Cluster analysis with fit-clusters

Manual on how to use the fit-clusters script for clustering

NOTE: fit-clusters requires installation with gin extras, e.g. pip install divik[gin]

fit-clusters is just one CLI executable that allows you to run DiviK algorithm, any other clustering algorithms supported by scikit-learn or even a pipeline with pre-processing.

Usage

CLI interface

There are two types of parameters:

  1. --param - this way you can set the value of a parameter during

    fit-clusters executable launch, i.e. you can overwrite parameter provided

    in a config file or a default.

  2. --config - this way you can provide a list of config files. Their

    content will be treated as a one big (ordered) list of settings. In case of

    conflict, the later file overwrites a setting provided by earlier one.

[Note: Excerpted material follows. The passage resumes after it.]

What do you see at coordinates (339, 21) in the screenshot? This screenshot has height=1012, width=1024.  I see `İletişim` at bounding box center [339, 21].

These go directly to the CLI.

usage: fit-clusters [-h] [--param [PARAM [PARAM ...]]]
                [--config [CONFIG [CONFIG ...]]]

optional arguments:
-h, --help            show this help message and exit
--param [PARAM [PARAM ...]]
                        List of Gin parameter bindings
--config [CONFIG [CONFIG ...]]
                        List of paths to the config files

Sample fit-clusters call:

fit-clusters \
  --param \
    load_data.path='/data/my_data.csv' \
    DiviK.distance='euclidean' \
    DiviK.use_logfilters=False \
    DiviK.n_jobs=-1 \
  --config \
    my-defaults.gin \
    my-overrides.gin

The elaboration of all the parameters is included in Experiment configuration and Model setup.

Experiment configuration

Following parameters are available when launching experiments:

  1. load_data.path - path to the file with data for clustering. Observations

    in rows, features in columns.

  2. load_xy.path - path to the file with X and Y coordinates for the

    observations. The number of coordinate pairs must be the same as the number

    of observations. Only integer coordinates are supported now.

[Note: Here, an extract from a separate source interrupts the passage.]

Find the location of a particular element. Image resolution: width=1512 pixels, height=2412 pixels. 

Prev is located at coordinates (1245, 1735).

  3. experiment.model - the clustering model to fit to the data. See more in

    Model setup.

  4. experiment.steps_that_require_xy - when using scikit-learn Pipeline,

    it may be required to provide spatial coordinates to fit specific algorithms.

    This parameter accepts the list of the steps that should be provided with

    spatial coordinates during pipeline execution (e.g. EximsSelector).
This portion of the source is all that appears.